Top of GIVEN RECORDS
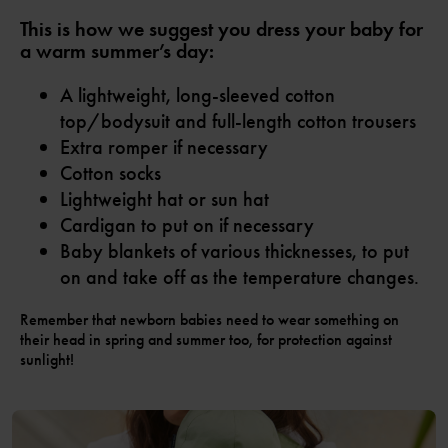
This is how we suggest you dress your baby for
a warm summer’s day:
A lightweight, long-sleeved cotton
top/bodysuit and full-length cotton trousers
Extra romper if necessary
Cotton socks
Lightweight hat or sun hat
Cardigan to put on if necessary
Baby blankets of various thicknesses, to put
on and take off as the temperature changes.
Remember that newborn babies need to wear something on
their head in spring and summer too, for protection against
sunlight!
Bottom of GIVEN RECORDS
WHAT IS NEEDED
In the records above, return only the line that contains "a warm summer’s" and every line after it through the last, exactly as they appear.

REPLY
a warm summer’s day:
A lightweight, long-sleeved cotton
top/bodysuit and full-length cotton trousers
Extra romper if necessary
Cotton socks
Lightweight hat or sun hat
Cardigan to put on if necessary
Baby blankets of various thicknesses, to put
on and take off as the temperature changes.
Remember that newborn babies need to wear something on
their head in spring and summer too, for protection against
sunlight!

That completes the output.